Pts were enrolled in 5 cohorts (n=10 pts each). Safety data were reviewed by an internal monitoring committee (IMC) who could alter the Ven dose/schedule for the next cohort. Pts received 6 21-D treatment cycles. Pola-R-CHP was administered on D1 of each cycle at the following doses: Pola 1.8mg/kg, R 375mg/m², C 750mg/m², H 50mg/m², and P 100mg/D for 5 Ds. All pts in Cohort 1 were assigned to Ven 800mg/D for 5 Ds/cycle; doses started on D4 of Cycle 1 and D1 of subsequent cycles (Schedule A) with optional escalation to 10 Ds/cycle from Cohort 2 onwards (Schedule B), depending on IMC review.

Results: At data cut-off (May 21, 2024), 5 cohorts were enrolled (n=50). At baseline, the median age was 64.5 years, 20 (40.0%) pts were female, and 5 (10.0%) had an Eastern Cooperative Oncology Group performance status of 2. High-risk features were prevalent: 45 (90.0%) pts had Ann Arbor Stage III–IV; 38 (76.0%) had an IPI score of ≥3; and 7 (14.0%) had high-risk cytogenetics (double/triple hit lymphoma [DHL/THL]). Median duration of follow-up was 15.5 months (range: 1.7–34.0).

Forty-two pts completed study treatment. Reasons for discontinuation included death (n=7: 5 due to progressive disease [PD], 2 due to adverse events [AEs]) and withdrawal by patient (n=1). Forty-eight pts completed the DLT period; 2 pts withdrew prior to this due to meningitis and a COVID-related AE. No DLTs were observed. Grade ≥3 myelosuppression was observed in Cohort 1 after the DLT period: neutropenia (n=5 pts [50.0%]), neutrophil count decreased (n=2 [20.0%]), and febrile neutropenia (n=1 [10.0%]). Hence, after IMC review of Cohorts 1–3, Schedule A was maintained/administered for all future pts.

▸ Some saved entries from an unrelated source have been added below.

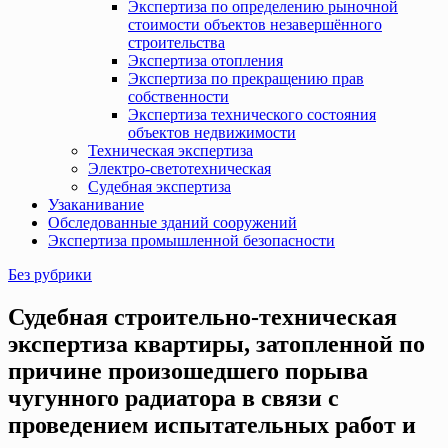
Экспертиза по определению рыночной
стоимости объектов незавершённого
строительства
Экспертиза отопления
Экспертиза по прекращению прав
собственности
Экспертиза технического состояния
объектов недвижимости
Техническая экспертиза
Электро-светотехническая
Судебная экспертиза
Узаканивание
Обследованные зданий сооружений
Экспертиза промышленной безопасности
Без рубрики
Судебная строительно-техническая
экспертиза квартиры, затопленной по
причине произошедшего порыва
чугунного радиатора в связи с
проведением испытательных работ и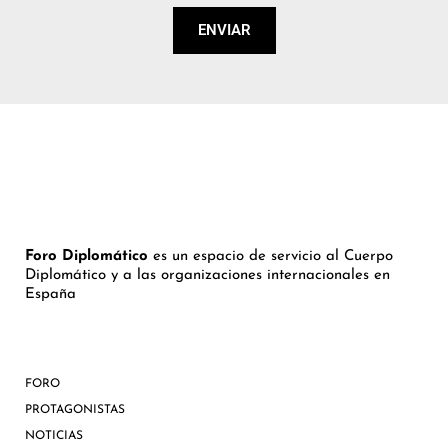
ENVIAR
Foro Diplomático
es un espacio de servicio al Cuerpo
Diplomático y a las organizaciones internacionales en
España
FORO
PROTAGONISTAS
NOTICIAS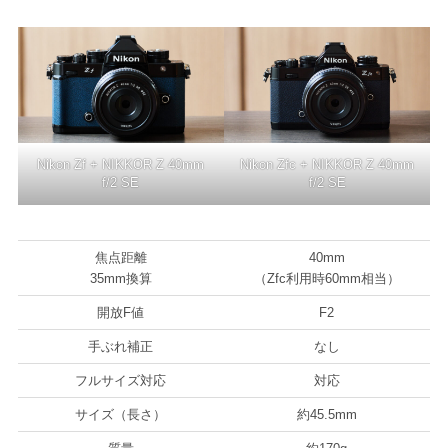
Nikon Zf + NIKKOR Z 40mm
Nikon Zfc + NIKKOR Z 40mm
f/2 SE
f/2 SE
焦点距離
40mm
35mm換算
（Zfc利用時60mm相当）
開放F値
F2
手ぶれ補正
なし
フルサイズ対応
対応
サイズ（長さ）
約45.5mm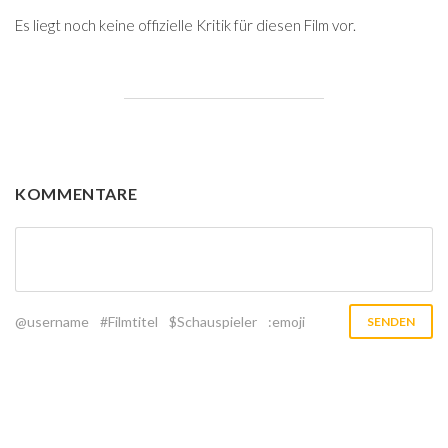
Es liegt noch keine offizielle Kritik für diesen Film vor.
KOMMENTARE
@username
#Filmtitel
$Schauspieler
:emoji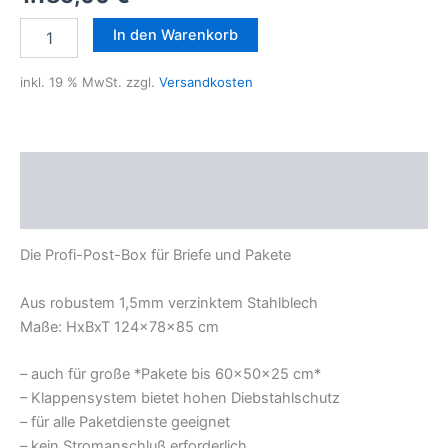
60-
In den Warenkorb
B-
Post
inkl. 19 % MwSt.
zzgl.
Versandkosten
Menge
Beschreibung
Rezensionen (0)
Die Profi-Post-Box für Briefe und Pakete
Aus robustem 1,5mm verzinktem Stahlblech
Maße: HxBxT 124x78x85 cm
– auch für große *Pakete bis 60x50x25 cm*
– Klappensystem bietet hohen Diebstahlschutz
– für alle Paketdienste geeignet
– kein Stromanschluß erforderlich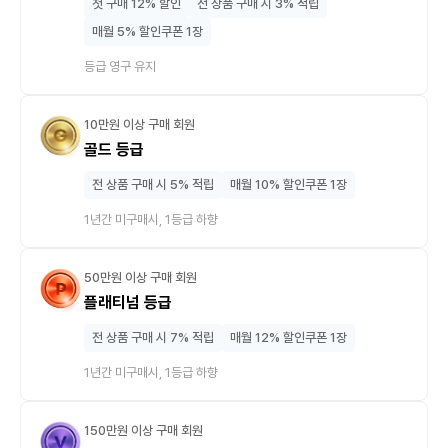
첫 구매 12% 할인
전 상품 구매 시 3% 적립
매월 5% 할인쿠폰 1장
등급 영구 유지
10만원 이상 구매 회원
골드 등급
전 상품 구매 시 5% 적립
매월 10% 할인쿠폰 1장
1년간 미구매시, 1등급 하향
50만원 이상 구매 회원
플래티넘 등급
전 상품 구매 시 7% 적립
매월 12% 할인쿠폰 1장
1년간 미구매시, 1등급 하향
150만원 이상 구매 회원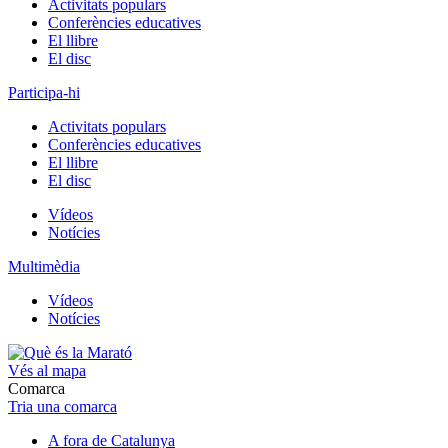
Activitats populars
Conferències educatives
El llibre
El disc
Participa-hi
Activitats populars
Conferències educatives
El llibre
El disc
Vídeos
Notícies
Multimèdia
Vídeos
Notícies
Vés al mapa
Comarca
Tria una comarca
A fora de Catalunya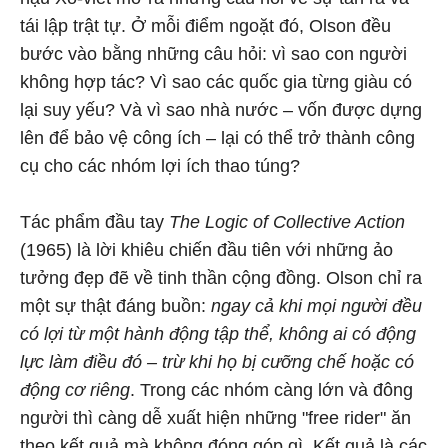
tái lập trật tự. Ở mỗi điểm ngoặt đó, Olson đều
bước vào bằng những câu hỏi: vì sao con người
không hợp tác? Vì sao các quốc gia từng giàu có
lại suy yếu? Và vì sao nhà nước – vốn được dựng
lên để bảo vệ công ích – lại có thể trở thành công
cụ cho các nhóm lợi ích thao túng?
Tác phẩm đầu tay
The Logic of Collective Action
(1965) là lời khiêu chiến đầu tiên với những ảo
tưởng đẹp đẽ về tinh thần cộng đồng. Olson chỉ ra
một sự thật đáng buồn:
ngay cả khi mọi người đều
có lợi từ một hành động tập thể, không ai có động
lực làm điều đó – trừ khi họ bị cưỡng chế hoặc có
động cơ riêng
. Trong các nhóm càng lớn và đông
người thì càng dễ xuất hiện những "free rider" ăn
theo kết quả mà không đóng góp gì. Kết quả là các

All pts had ≥1 AE; 37 (74.0%) and 24 (48.0%) pts had ≥1 Grade ≥3 AE and serious AE (SAE), respectively. The most common (≥15%) Grade ≥3 AEs included: neutropenia (46.0%) and febrile neutropenia (18.0%). Two (4.0%) pts died due to treatment-related SAEs (investigator-assessed; arrhythmia/cardiac arrest [related to Ven] and sepsis [related to Ven+Pola-R-CHP]). AEs leading to dose modification/delay of any drug occurred in 20 (40.0%) pts (Ven: 19 [38.0%]; R: 17 [34.0%]; Pola: 16 [32.0%]; C and H: 15 [30.0%] each; P: 6 [12.0%]); 7 (14.0%) pts had an AE that led to discontinuation of any study drug.

The end of treatment PET-CT based ORR and CR were 86.0% and 82.0% (n=50), respectively (including all pts with DHL/THL [n=7; CR: 100%]). Two (4.0%) pts had PD, and 5 were not assessed (2 pts died before PD assessment; 3 pts had discontinued treatment). The median DOR was not estimable (NE; 95% confidence interval [CI]: NE). The 1-year PFS and overall survival rates were 75.5% (95% CI: 61.1, 90.0) and 91.7% (95% CI: 83.9, 99.5), respectively.

Conclusions: Ven 800mg/D for 5 Ds/cycle plus Pola-R-CHP was determined as the RP2D for untreated BCL-2 IHC+ DLBCL. In this final analysis, no new safety signals were observed. In this high-risk group of pts, high CR rates were seen across all cohorts, including pts with DHL/THL.